**Requirement**:
Print, in exact form, the lines below from the one containing "styczeń 2023" through the one containing "marzec 2022", and omit all others.

◆ ◆ ◆ ◆

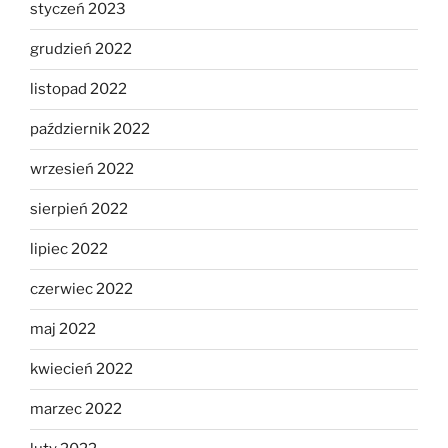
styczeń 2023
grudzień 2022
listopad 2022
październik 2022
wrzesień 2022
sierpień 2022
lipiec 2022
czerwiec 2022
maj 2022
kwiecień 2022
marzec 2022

◆ ◆ ◆ ◆

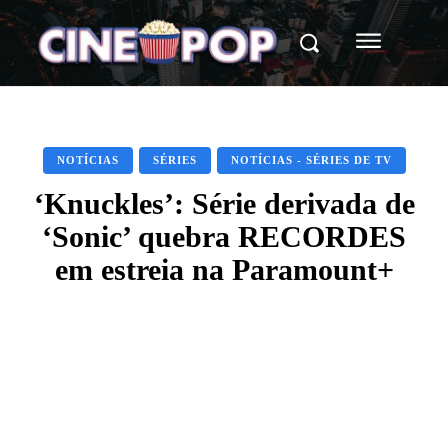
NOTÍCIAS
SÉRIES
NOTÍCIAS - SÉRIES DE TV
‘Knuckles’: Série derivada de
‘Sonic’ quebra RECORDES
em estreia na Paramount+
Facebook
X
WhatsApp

◆ ◆ ◆ ◆

**Your response**:
styczeń 2023
grudzień 2022
listopad 2022
październik 2022
wrzesień 2022
sierpień 2022
lipiec 2022
czerwiec 2022
maj 2022
kwiecień 2022
marzec 2022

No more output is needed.